Opinion
No. CV91-120727
June 5, 1992
MEMORANDUM OF DECISION RE: MOTION TO STRIKE (#111)
"A motion to strike challenges the legal sufficiency of a pleading." Mingachos v. CBS. Inc., 196 Conn. 108, 491 A.2d 368 (1985). "The motion to strike. . .admits all facts well pleaded." Ferryman v. Groton, 138, 142, 561 A.2d 432 (1989). A motion to strike "does not admit legal conclusions or the truth or accuracy of opinions stated in the pleadings." (Emphasis supplied) Mingachos v. CBS, Inc., supra. "The allegations of the pleading involved are entitled to the same favorable construction a trier would be required to give in admitting evidence under them and if the facts provable under its allegations would support a defense or a cause of action, the motion to strike must fail." Id., 108-09.
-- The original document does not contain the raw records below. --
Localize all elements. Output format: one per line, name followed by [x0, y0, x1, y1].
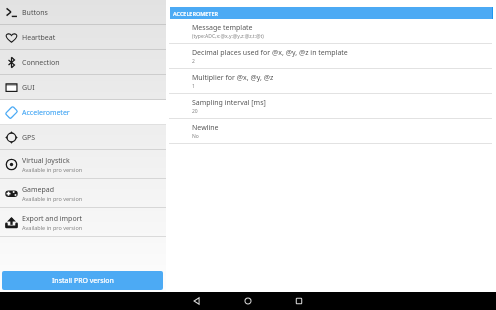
staticText: 2 [192, 58, 195, 65]
button[interactable]: Install PRO version [2, 271, 163, 290]
button[interactable]: Multiplier for @x, @y, @z [166, 69, 496, 94]
staticText: Available in pro version [22, 166, 83, 173]
staticText: Export and import [22, 214, 83, 224]
staticText: No [192, 133, 199, 140]
staticText: (type:ADC,x:@x,y:@y,z:@z,t:@t) [192, 33, 264, 40]
button[interactable]: Accelerometer [0, 100, 166, 125]
staticText: Multiplier for @x, @y, @z [192, 73, 274, 83]
staticText: GPS [22, 133, 36, 143]
button[interactable]: Newline [166, 119, 496, 144]
button[interactable]: Buttons [0, 0, 166, 25]
button[interactable]: Heartbeat [0, 25, 166, 50]
staticText: Gamepad [22, 185, 55, 195]
button[interactable]: Virtual Joystick [0, 150, 166, 179]
staticText: ACCELEROMETER [173, 10, 218, 17]
staticText: Accelerometer [22, 108, 70, 118]
button[interactable]: GUI [0, 75, 166, 100]
button[interactable]: Sampling interval [ms] [166, 94, 496, 119]
staticText: 1 [192, 83, 195, 90]
button[interactable]: Gamepad [0, 179, 166, 208]
staticText: Sampling interval [ms] [192, 98, 266, 108]
button[interactable]: Export and import [0, 208, 166, 237]
staticText: Available in pro version [22, 195, 83, 202]
button[interactable]: Recents [290, 292, 308, 310]
staticText: Available in pro version [22, 224, 83, 231]
staticText: Decimal places used for @x, @y, @z in te… [192, 48, 348, 58]
button[interactable]: Message template [166, 19, 496, 44]
staticText: Message template [192, 23, 253, 33]
staticText: Virtual Joystick [22, 156, 70, 166]
staticText: 20 [192, 108, 198, 115]
staticText: Install PRO version [52, 276, 114, 286]
staticText: Newline [192, 123, 219, 133]
staticText: Connection [22, 58, 60, 68]
staticText: Buttons [22, 8, 48, 18]
button[interactable]: Back [188, 292, 206, 310]
button[interactable]: Home [239, 292, 257, 310]
staticText: GUI [22, 83, 35, 93]
staticText: Heartbeat [22, 33, 56, 43]
button[interactable]: Connection [0, 50, 166, 75]
button[interactable]: Decimal places used for @x, @y, @z in te… [166, 44, 496, 69]
button[interactable]: GPS [0, 125, 166, 150]
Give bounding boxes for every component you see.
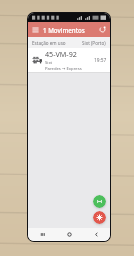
button[interactable]: Add movement: [93, 211, 106, 224]
staticText: 1 Movimentos: [43, 26, 95, 34]
staticText: 45-VM-92: [45, 49, 77, 59]
button[interactable]: Home: [56, 228, 83, 241]
button[interactable]: Open navigation menu: [28, 22, 43, 37]
staticText: 19:57: [94, 57, 107, 64]
staticText: Sixt: [45, 60, 53, 66]
button[interactable]: 45-VM-92: [28, 48, 110, 73]
staticText: Estação em uso: [32, 40, 66, 46]
button[interactable]: Refresh: [95, 22, 110, 37]
staticText: Paredes → Express: [45, 66, 82, 72]
staticText: Sixt (Porto): [82, 40, 106, 46]
button[interactable]: Back: [83, 228, 110, 241]
button[interactable]: Recent apps: [28, 228, 56, 241]
button[interactable]: Start movement: [93, 195, 106, 208]
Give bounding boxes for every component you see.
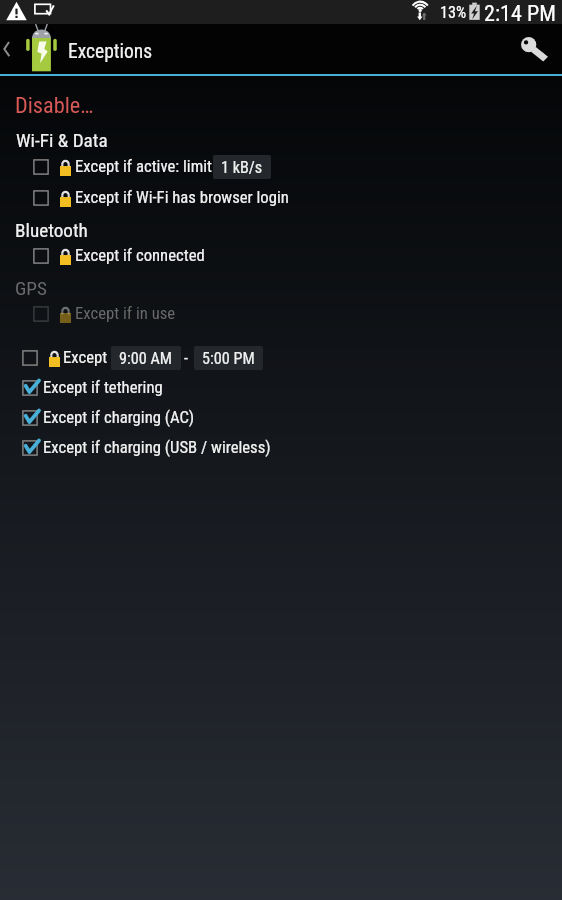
button[interactable]: Except if charging (USB / wireless) (0, 433, 562, 463)
staticText: GPS (15, 277, 47, 300)
staticText: 13% (440, 3, 467, 22)
staticText: - (184, 349, 189, 368)
button[interactable]: 9:00 AM (111, 346, 181, 370)
staticText: Except if tethering (43, 378, 163, 398)
staticText: 5:00 PM (202, 349, 255, 368)
staticText: 2:14 PM (484, 0, 556, 24)
button[interactable]: Navigate up (0, 24, 22, 75)
staticText: Bluetooth (15, 219, 88, 242)
staticText: 9:00 AM (119, 349, 173, 368)
button[interactable]: Except if tethering (0, 373, 562, 403)
staticText: Disable… (15, 92, 94, 118)
staticText: Except if charging (AC) (43, 408, 195, 428)
staticText: Except if Wi-Fi has browser login (75, 188, 289, 208)
staticText: Except (63, 348, 108, 368)
button[interactable]: Except (0, 343, 562, 373)
button[interactable]: 1 kB/s (213, 155, 271, 179)
button[interactable]: Except if active: limit (0, 152, 562, 182)
button[interactable]: 5:00 PM (194, 346, 263, 370)
button[interactable]: Except if charging (AC) (0, 403, 562, 433)
staticText: Except if connected (75, 246, 205, 266)
staticText: Wi-Fi & Data (16, 129, 108, 152)
button[interactable]: Disable… (15, 91, 105, 119)
staticText: Exceptions (68, 40, 153, 63)
button[interactable]: Except if Wi-Fi has browser login (0, 183, 562, 213)
staticText: Except if in use (75, 304, 176, 324)
staticText: Except if charging (USB / wireless) (43, 438, 271, 458)
button[interactable]: Except if in use (0, 299, 562, 329)
staticText: 1 kB/s (221, 158, 263, 177)
button[interactable]: Permissions (508, 24, 562, 75)
button[interactable]: Except if connected (0, 241, 562, 271)
staticText: Except if active: limit (75, 157, 212, 177)
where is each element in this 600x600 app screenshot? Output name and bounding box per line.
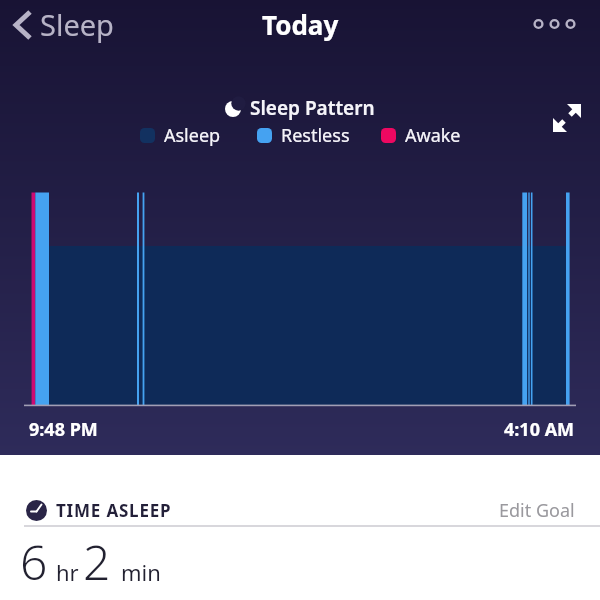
staticText: 6	[20, 529, 48, 594]
staticText: Edit Goal	[499, 498, 575, 523]
staticText: 9:48 PM	[29, 417, 98, 442]
staticText: Sleep Pattern	[250, 95, 375, 121]
staticText: min	[121, 557, 161, 587]
button[interactable]: Edit Goal	[499, 498, 575, 523]
staticText: Asleep	[164, 123, 221, 148]
staticText: Restless	[281, 123, 350, 148]
staticText: TIME ASLEEP	[56, 499, 172, 522]
staticText: Sleep	[40, 5, 114, 44]
button[interactable]: Sleep	[13, 5, 114, 44]
button[interactable]	[550, 100, 586, 136]
staticText: Today	[262, 7, 339, 42]
button[interactable]	[533, 12, 589, 36]
staticText: 4:10 AM	[504, 417, 575, 442]
staticText: hr	[56, 557, 79, 587]
staticText: Awake	[405, 123, 461, 148]
staticText: 2	[83, 529, 111, 594]
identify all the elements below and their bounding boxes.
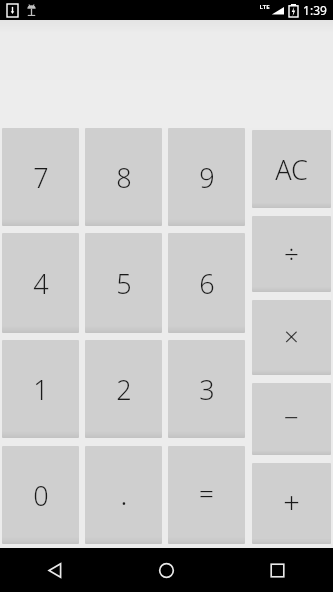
staticText: 7 [33, 159, 49, 196]
staticText: AC [275, 151, 308, 188]
button[interactable]: = [168, 446, 245, 544]
button[interactable]: Subtract [252, 383, 331, 455]
button[interactable]: 0 [2, 446, 79, 544]
staticText: 2 [116, 371, 132, 408]
staticText: 5 [116, 265, 132, 302]
button[interactable]: 3 [168, 340, 245, 438]
staticText: × [284, 318, 299, 353]
staticText: 0 [33, 477, 49, 514]
button[interactable]: Back [0, 548, 111, 592]
button[interactable]: Add [252, 463, 331, 544]
staticText: 1:39 [303, 2, 327, 18]
staticText: − [284, 399, 299, 434]
button[interactable]: 4 [2, 233, 79, 333]
staticText: + [283, 482, 300, 521]
button[interactable]: 1 [2, 340, 79, 438]
button[interactable]: 2 [85, 340, 162, 438]
button[interactable]: Multiply [252, 300, 331, 375]
button[interactable]: Recent apps [222, 548, 333, 592]
button[interactable]: 5 [85, 233, 162, 333]
staticText: 4 [33, 265, 49, 302]
staticText: 3 [199, 371, 215, 408]
button[interactable]: 8 [85, 128, 162, 226]
button[interactable]: All clear [252, 130, 331, 208]
staticText: = [199, 475, 214, 510]
staticText: 1 [33, 371, 49, 408]
button[interactable]: . [85, 446, 162, 544]
staticText: ÷ [284, 235, 299, 270]
button[interactable]: 6 [168, 233, 245, 333]
staticText: . [120, 473, 128, 514]
button[interactable]: Divide [252, 216, 331, 292]
button[interactable]: 7 [2, 128, 79, 226]
staticText: LTE [259, 3, 270, 11]
staticText: 6 [199, 265, 215, 302]
button[interactable]: Home [111, 548, 222, 592]
staticText: 8 [116, 159, 132, 196]
button[interactable]: 9 [168, 128, 245, 226]
staticText: 9 [199, 159, 215, 196]
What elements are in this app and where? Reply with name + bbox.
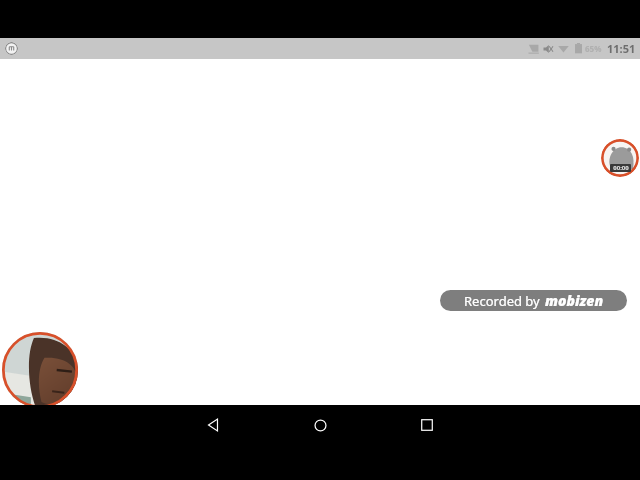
button[interactable]: Mobizen recorder controls [601,139,639,177]
button[interactable]: Mobizen recording [5,42,18,55]
staticText: Recorded by [464,292,540,310]
button[interactable]: Home [296,405,344,445]
staticText: 65% [585,43,602,54]
staticText: 00:00 [613,164,629,172]
staticText: mobizen [545,291,604,310]
button[interactable]: Recent apps [403,405,451,445]
button[interactable]: Front camera preview [2,332,78,408]
staticText: 11:51 [607,41,636,56]
button[interactable]: Back [189,405,237,445]
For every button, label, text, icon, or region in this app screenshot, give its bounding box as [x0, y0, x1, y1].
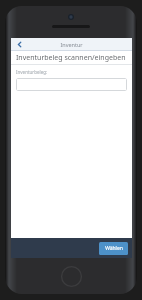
button[interactable]: Wählen [99, 242, 128, 255]
button[interactable]: Zurück [11, 38, 28, 51]
staticText: Wählen [105, 245, 123, 252]
staticText: Inventurbeleg: [16, 69, 48, 75]
staticText: Inventurbeleg scannen/eingeben [16, 53, 126, 63]
button[interactable] [16, 78, 127, 91]
staticText: Inventur [60, 41, 83, 48]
UPS argues that federal law preempts state law in the area of common carrier liability. UPS further argues that because this case involves an interstate ground shipment, under the Carmack Amendment, 49 U.S.C.A. 11707 (1991), "only the person entitled to recover under the shipping receipt issued by UPS may bring an action for failure to deliver goods shipped via UPS." (Defendant's memorandum at 1-2) UPS concludes that because plaintiff's complaint fails to allege that its insured was entitled to recover under the shipping receipt, the complaint is legally insufficient, and UPS's motion to strike count two should be granted. In response to UPS's motion to strike, plaintiff argues that its complaint states a sufficient allegation of negligence on the part of UPS, and that this complaint is raised by a proper plaintiff, the subrogee of the named recipient of the scientific equipment.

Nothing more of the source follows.